これに、「物言う株主」がセットになってトレンド化もさせるプロパガンダも成功したのである。

だから、企業博物館を設置・維持するばかりか、人員も配置することは、かなりちゃんとした説明を経営者はしないといけないので、こういったことをやめずに続けている企業こそ、「名門」に値する。

学生の就活における目線として、企業の人事担当者や学校の先輩を訪問するだけでなく、「博物館」の有無にくわえて、運営方法もチェックすると、「いい会社」をあぶり出すことができるのである。

それは、その企業の発展に貢献した、従業員たちによる成果の一般への発表の場であるからである。

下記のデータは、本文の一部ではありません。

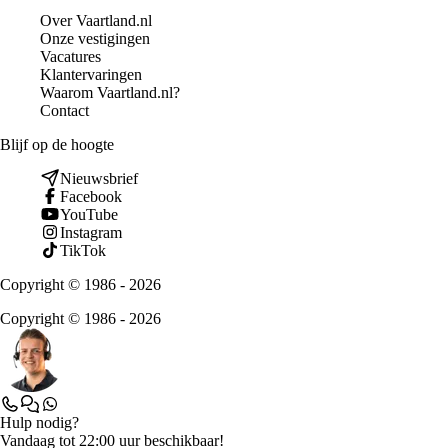
Over Vaartland.nl
Onze vestigingen
Vacatures
Klantervaringen
Waarom Vaartland.nl?
Contact
Blijf op de hoogte
Nieuwsbrief
Facebook
YouTube
Instagram
TikTok
Copyright © 1986 - 2026
Copyright © 1986 - 2026
Hulp nodig?
Vandaag tot 22:00 uur beschikbaar!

つまり、「ひと」をどのように扱うのか?あるいは「扱ってきたのか?」のリトマス試験紙のようなものだからである。

さらに、その博物館に配属されることが、じつは「栄誉あること」という風土や認識があるかも、重要なポイントなのである。
サービス業ではピンとこないかもしれないが、製造業の場合、直接に一般人と接する機会はあんがいとない。

ゆえに、博物館勤務になることは、貴重な体験となるから、元の職場に異動してもその職場の活性剤としての人材になると期待できるのである。

こんなことを意識的に社内共有し、博物館の位置づけのおおきな意義が風土として認識できる企業は、やっぱりいまどきでも「名門」にちがいない。

さてそうなると、サービス業のばあいで企業内博物館を設置するなら、どんな展示と人材を配置したらよいのか?は、あんがいと智恵を絞ることになる。

だから、智恵を絞らない企業だと、よくて無人「展示室」だけの「歴史館」がせいぜいで、面白みもないから常にだれも入室しないデッドスペースと化し、ついには、なんのための展示室なのか?となって、いつか倉庫になるのだ。

なにを誇りとして、どこを一般客にアッピールしたいのか?の企画ができない企業は、そもそも博物館をつくることもできない。

そうやって、企業価値を観察するのも一興なのである。